Kenny Herzog of Vulture gave the episode a perfect 5 star rating out of 5 and wrote, "Whatever Pizzolatto and Fukunaga are exploring in the friction between modern justice, personal relationships, and aeonian truths, it is resolving itself through a painstaking storytelling metamorphosis. In 'Secret Fate of Life', the build-up results in both closure and cause for anticipation, making the episode's narrative just the right amount to absorb." Tony Sokol of Den of Geek gave the episode a 4.5 star rating out of 5 and wrote, "Time is a flat circle. Everything we do or have ever done, we will do again.
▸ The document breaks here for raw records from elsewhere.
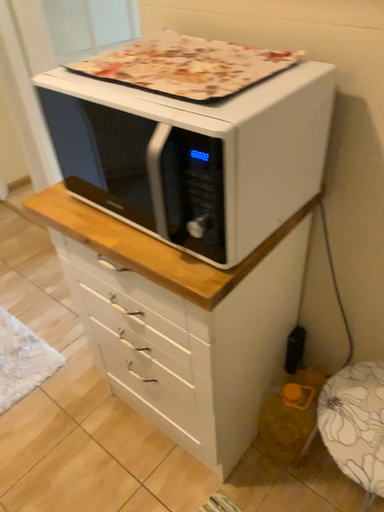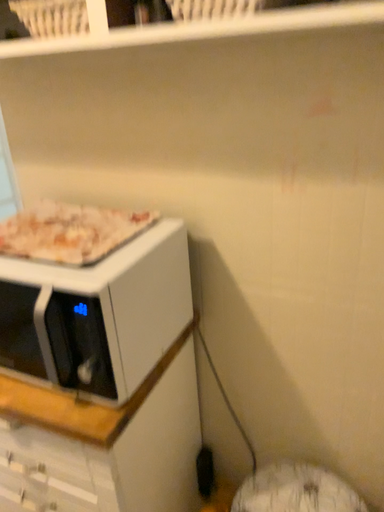 Question: How did the camera likely rotate when shooting the video?

Choices:
 (A) rotated right
 (B) rotated left

Answer: (A) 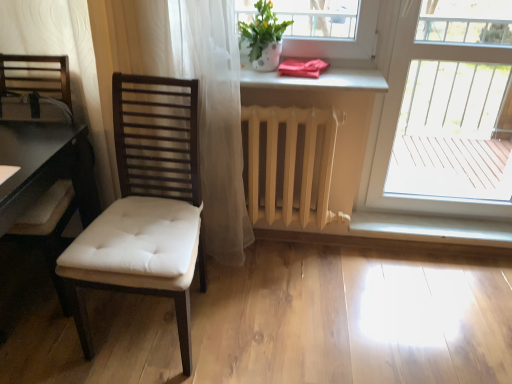 Question: From the image's perspective, is red satin towel at upper center on transparent glass door at right?

Choices:
 (A) yes
 (B) no

Answer: (A)

Question: Is red satin towel at upper center to the right of transparent glass door at right from the viewer's perspective?

Choices:
 (A) yes
 (B) no

Answer: (B)

Question: Is red satin towel at upper center positioned with its back to transparent glass door at right?

Choices:
 (A) yes
 (B) no

Answer: (B)

Question: Can you confirm if red satin towel at upper center is smaller than transparent glass door at right?

Choices:
 (A) no
 (B) yes

Answer: (B)

Question: From a real-world perspective, is red satin towel at upper center over transparent glass door at right?

Choices:
 (A) yes
 (B) no

Answer: (A)

Question: Does red satin towel at upper center have a greater height compared to transparent glass door at right?

Choices:
 (A) yes
 (B) no

Answer: (B)

Question: From a real-world perspective, is matte white pot at upper center located beneath transparent glass door at right?

Choices:
 (A) no
 (B) yes

Answer: (A)

Question: Does matte white pot at upper center appear on the left side of transparent glass door at right?

Choices:
 (A) yes
 (B) no

Answer: (A)

Question: Is transparent glass door at right at the back of matte white pot at upper center?

Choices:
 (A) yes
 (B) no

Answer: (B)

Question: Does matte white pot at upper center have a greater height compared to transparent glass door at right?

Choices:
 (A) no
 (B) yes

Answer: (A)

Question: Does matte white pot at upper center lie behind transparent glass door at right?

Choices:
 (A) no
 (B) yes

Answer: (B)

Question: From the image's perspective, does matte white pot at upper center appear lower than transparent glass door at right?

Choices:
 (A) yes
 (B) no

Answer: (B)

Question: Is white glossy window sill at lower center positioned with its back to white matte radiator at center?

Choices:
 (A) no
 (B) yes

Answer: (A) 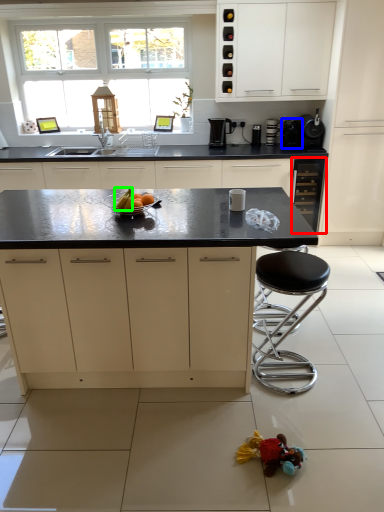 Question: Considering the real-world distances, which object is closest to cabinetry (highlighted by a red box)? appliance (highlighted by a blue box) or fruit (highlighted by a green box).

Choices:
 (A) appliance
 (B) fruit

Answer: (A) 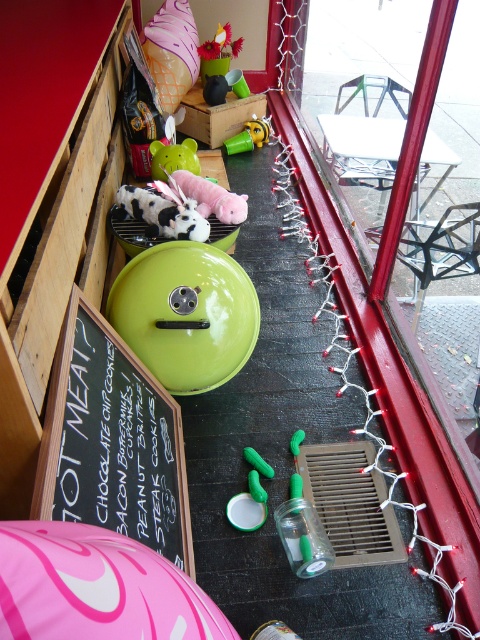 Between clear glass jar at lower left and green rubber toy at center, which one appears on the right side from the viewer's perspective?

Positioned to the right is clear glass jar at lower left.

Is point (271, 10) behind point (253, 481)?

Yes, it is.

You are a GUI agent. You are given a task and a screenshot of the screen. Output one action in this format:
    pyautogui.click(x=<x>, y=<y>)
    Task: Click on the clear glass jar at lower left
    The width and height of the screenshot is (480, 640).
    Given the screenshot: What is the action you would take?
    tap(381, 348)

Is point (386, 420) positioned in front of point (168, 157)?

Yes, it is in front of point (168, 157).

Who is higher up, clear glass jar at lower left or green rubber piggy bank at center?

green rubber piggy bank at center is higher up.

Which is behind, point (278, 131) or point (177, 145)?

Positioned behind is point (278, 131).

Locate an element on the screen. clear glass jar at lower left is located at coordinates (381, 348).

Identify the location of green glossy lid at center. This screenshot has height=640, width=480. (186, 314).

Who is positioned more to the left, green glossy lid at center or green rubber toy at center?

green glossy lid at center is more to the left.

I want to click on green glossy lid at center, so click(x=186, y=314).

At what (x,y) coordinates should I click in order to perform the action: click on green glossy lid at center. Please return your answer as a coordinate pair (x, y). The width and height of the screenshot is (480, 640). Looking at the image, I should click on (186, 314). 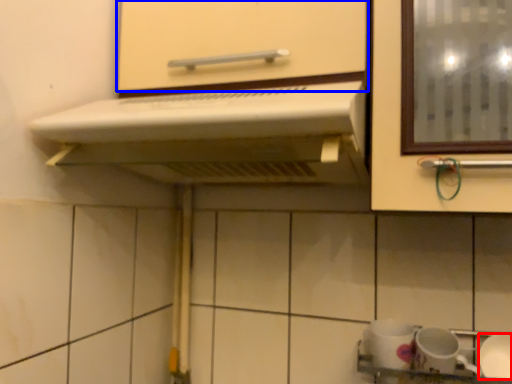 Question: Among these objects, which one is farthest to the camera, tableware (highlighted by a red box) or cabinetry (highlighted by a blue box)?

Choices:
 (A) tableware
 (B) cabinetry

Answer: (A) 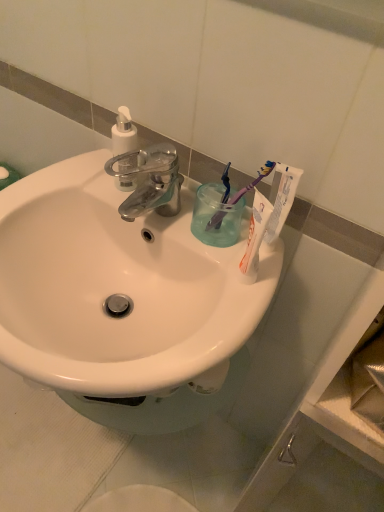 At what (x,y) coordinates should I click in order to perform the action: click on free space that is to the left of white plastic soap dispenser at upper left. Please return your answer as a coordinate pair (x, y). Looking at the image, I should click on (66, 179).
Those kids they found in the forest, Cohle thinks they're going to relive that nightmare over and over on some kind of mystical loop. Me? I'm going to watch the episode again. You wanna see something? Get a warrant." Shane Ryan of Paste gave the episode a 9.8 out of 10 and wrote, "We're caught in a masterpiece, and 'The Secrete [sic] Fate of All Life' was to speculation what the acorn is to the oak; both fruit and seed. In a breathless hour, we witnessed the subversion of a standard drama; first the climax, then the resolution, and then the mystery. It was riveting story, and beautiful imagery, and philosophical horror."

===Accolades===
For the episode, Nic Pizzolatto received an Outstanding Writing for a Drama Series nomination at the 66th Primetime Emmy Awards.